Records provided
::::

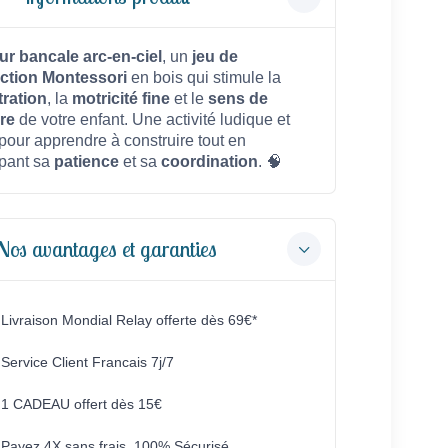
ur bancale arc-en-ciel
, un
jeu de
ction Montessori
en bois qui stimule la
ration
, la
motricité fine
et le
sens de
bre
de votre enfant. Une activité ludique et
pour apprendre à construire tout en
pant sa
patience
et sa
coordination
. 🧠
Nos avantages et garanties
Livraison Mondial Relay offerte dès 69€*
Service Client Francais 7j/7
1 CADEAU offert dès 15€
Payez 4X sans frais, 100% Sécurisé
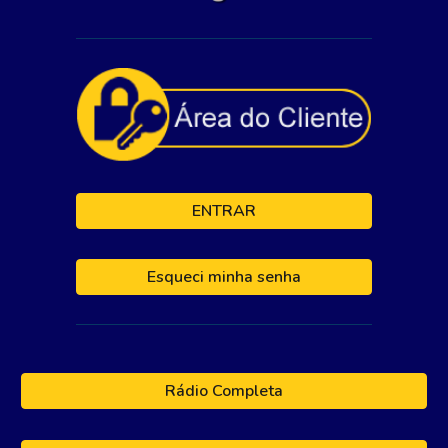
ENTRAR
Esqueci minha senha
Rádio Completa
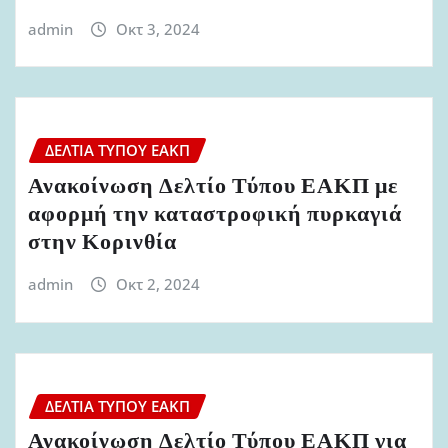
admin
Οκτ 3, 2024
ΔΕΛΤΊΑ ΤΎΠΟΥ ΕΑΚΠ
Ανακοίνωση Δελτίο Τύπου ΕΑΚΠ με
αφορμή την καταστροφική πυρκαγιά
στην Κορινθία
admin
Οκτ 2, 2024
ΔΕΛΤΊΑ ΤΎΠΟΥ ΕΑΚΠ
Ανακοίνωση Δελτίο Τύπου ΕΑΚΠ για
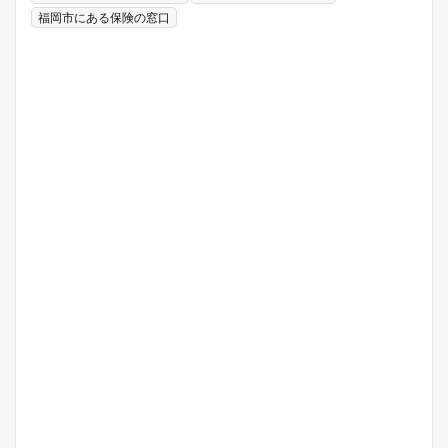
福岡市にある保険の窓口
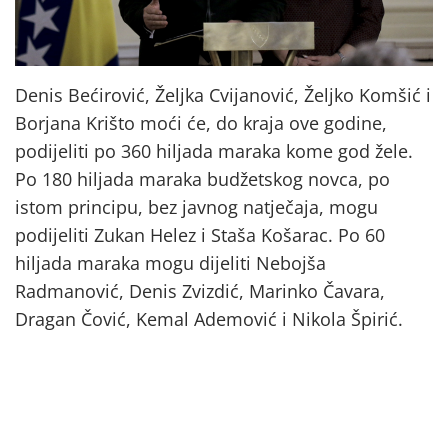
Denis Bećirović, Željka Cvijanović, Željko Komšić i
Borjana Krišto moći će, do kraja ove godine,
podijeliti po 360 hiljada maraka kome god žele.
Po 180 hiljada maraka budžetskog novca, po
istom principu, bez javnog natječaja, mogu
podijeliti Zukan Helez i Staša Košarac. Po 60
hiljada maraka mogu dijeliti Nebojša
Radmanović, Denis Zvizdić, Marinko Čavara,
Dragan Čović, Kemal Ademović i Nikola Špirić.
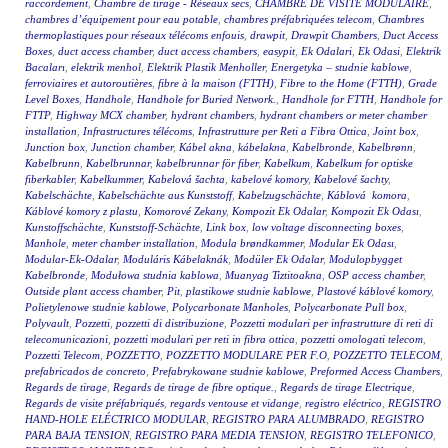
raccordement
,
Chambre de tirage - Réseaux secs
,
CHAMBRE DE VISITE MODULAIRE
,
chambres d’équipement pour eau potable
,
chambres préfabriquées telecom
,
Chambres
thermoplastiques pour réseaux télécoms enfouis
,
drawpit
,
Drawpit Chambers
,
Duct Access
Boxes
,
duct access chamber
,
duct access chambers
,
easypit
,
Ek Odalari
,
Ek Odasi
,
Elektrik
Bacaları
,
elektrik menhol
,
Elektrik Plastik Menholler
,
Energetyka – studnie kablowe
,
ferroviaires et autoroutières
,
fibre à la maison (FTTH)
,
Fibre to the Home (FTTH)
,
Grade
Level Boxes
,
Handhole
,
Handhole for Buried Network.
,
Handhole for FTTH
,
Handhole for
FTTP
,
Highway MCX chamber
,
hydrant chambers
,
hydrant chambers or meter chamber
installation
,
Infrastructures télécoms
,
Infrastrutture per Reti a Fibra Ottica
,
Joint box
,
Junction box
,
Junction chamber
,
Kábel akna
,
kábelakna
,
Kabelbronde
,
Kabelbrønn
,
Kabelbrunn
,
Kabelbrunnar
,
kabelbrunnar för fiber
,
Kabelkum
,
Kabelkum for optiske
fiberkabler
,
Kabelkummer
,
Kabelová šachta
,
kabelové komory
,
Kabelové šachty
,
Kabelschächte
,
Kabelschächte aus Kunststoff
,
Kabelzugschächte
,
Káblová komora
,
Káblové komory z plastu
,
Komorové Zekany
,
Kompozit Ek Odalar
,
Kompozit Ek Odası
,
Kunstoffschächte
,
Kunststoff-Schächte
,
Link box
,
low voltage disconnecting boxes
,
Manhole
,
meter chamber installation
,
Modula brøndkammer
,
Modular Ek Odası
,
Modular-Ek-Odalar
,
Moduláris Kábelaknák
,
Modüler Ek Odalar
,
Modulopbygget
Kabelbronde
,
Modułowa studnia kablowa
,
Muanyag Tiztitoakna
,
OSP access chamber
,
Outside plant access chamber
,
Pit
,
plastikowe studnie kablowe
,
Plastové káblové komory
,
Polietylenowe studnie kablowe
,
Polycarbonate Manholes
,
Polycarbonate Pull box
,
Polyvault
,
Pozzetti
,
pozzetti di distribuzione
,
Pozzetti modulari per infrastrutture di reti di
telecomunicazioni
,
pozzetti modulari per reti in fibra ottica
,
pozzetti omologati telecom
,
Pozzetti Telecom
,
POZZETTO
,
POZZETTO MODULARE PER F.O
,
POZZETTO TELECOM
,
prefabricados de concreto
,
Prefabrykowane studnie kablowe
,
Preformed Access Chambers
,
Regards de tirage
,
Regards de tirage de fibre optique.
,
Regards de tirage Electrique
,
Regards de visite préfabriqués
,
regards ventouse et vidange
,
registro eléctrico
,
REGISTRO
HAND-HOLE ELÉCTRICO MODULAR
,
REGISTRO PARA ALUMBRADO
,
REGISTRO
PARA BAJA TENSION
,
REGISTRO PARA MEDIA TENSION
,
REGISTRO TELEFONICO
,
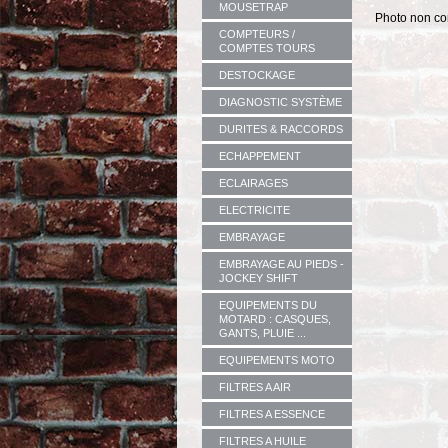
MOUSETRAP
Photo non co
COMPTEURS /
COMPTES TOURS
DESTOCKAGE
DIAGNOSTIC SYSTÈME
DURITES & RACCORDS
ECHAPPEMENT
ECLAIRAGES
ELECTRICITE
EMBRAYAGE
EMBRAYAGE AU PIEDS -
JOCKEY SHIFT
EQUIPEMENTS DU
MOTARD : CASQUES,
GANTS, PLUIE ...
EQUIPEMENTS MOTO
FILTRES A AIR
FILTRES A ESSENCE
FILTRES A HUILE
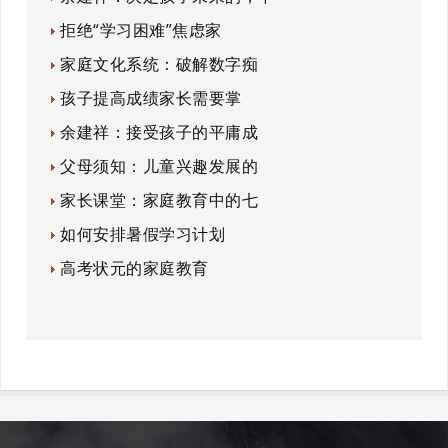
拒绝“学习困难”焦虑家
家庭文化系统：破解数字痴
孩子提高成绩家长需要掌
余建祥：接受孩子的平庸成
父母须知：儿童兴趣发展的
家长课堂：家庭教育中的七
如何安排暑假学习计划
高考状元的家庭教育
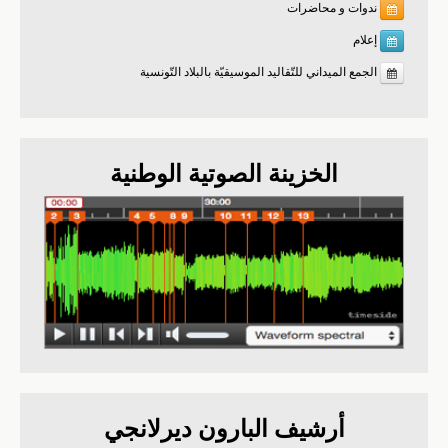
ندوات و محاضرات
إعلام
الجمع الميداني للتّقاليد الموسيقيّة بالبلاد التّونسية
الخزينة الصوتية الوطنية
أرشيف البارون ديرلانجي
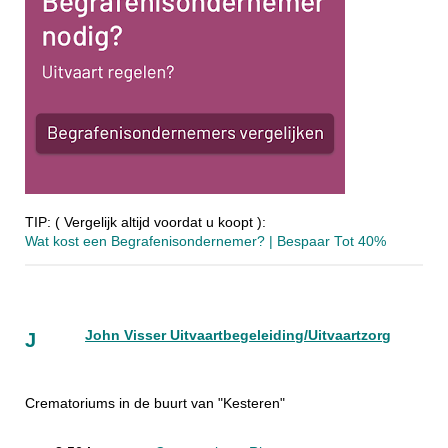
TIP: ( Vergelijk altijd voordat u koopt ):
Wat kost een Begrafenisondernemer? | Bespaar Tot 40%‎
John Visser Uitvaartbegeleiding/Uitvaartzorg
J
Crematoriums in de buurt van "Kesteren"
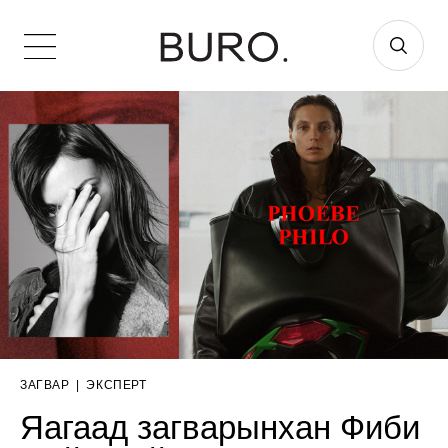
ЗАГВАР
|
ЭКСПЕРТ
Яагаад загварынхан Фиби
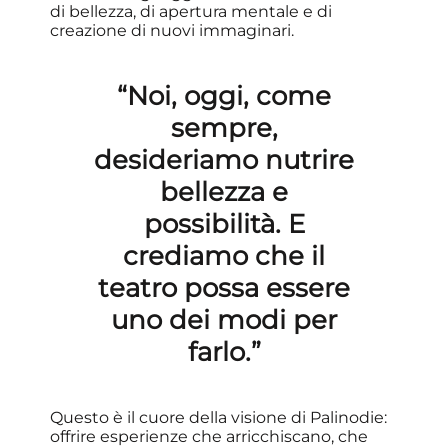
di bellezza, di apertura mentale e di
creazione di nuovi immaginari.
“Noi, oggi, come
sempre,
desideriamo nutrire
bellezza e
possibilità. E
crediamo che il
teatro possa essere
uno dei modi per
farlo.”
Questo è il cuore della visione di Palinodie:
offrire esperienze che arricchiscano, che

::::

Activity
Write out exactly the lines of the material above, starting with the first and finishing with the line that contains "hiljada maraka mogu dijeliti Nebojša", without pictures.

Output
ur bancale arc-en-ciel
, un
jeu de
ction Montessori
en bois qui stimule la
ration
, la
motricité fine
et le
sens de
bre
de votre enfant. Une activité ludique et
pour apprendre à construire tout en
pant sa
patience
et sa
coordination
. 🧠
Nos avantages et garanties
Livraison Mondial Relay offerte dès 69€*
Service Client Francais 7j/7
1 CADEAU offert dès 15€
Payez 4X sans frais, 100% Sécurisé
ENTRAR
Esqueci minha senha
Rádio Completa
admin
Οκτ 3, 2024
ΔΕΛΤΊΑ ΤΎΠΟΥ ΕΑΚΠ
Ανακοίνωση Δελτίο Τύπου ΕΑΚΠ με
αφορμή την καταστροφική πυρκαγιά
στην Κορινθία
admin
Οκτ 2, 2024
ΔΕΛΤΊΑ ΤΎΠΟΥ ΕΑΚΠ
Ανακοίνωση Δελτίο Τύπου ΕΑΚΠ για
福岡市にある保険の窓口
Denis Bećirović, Željka Cvijanović, Željko Komšić i
Borjana Krišto moći će, do kraja ove godine,
podijeliti po 360 hiljada maraka kome god žele.
Po 180 hiljada maraka budžetskog novca, po
istom principu, bez javnog natječaja, mogu
podijeliti Zukan Helez i Staša Košarac. Po 60
hiljada maraka mogu dijeliti Nebojša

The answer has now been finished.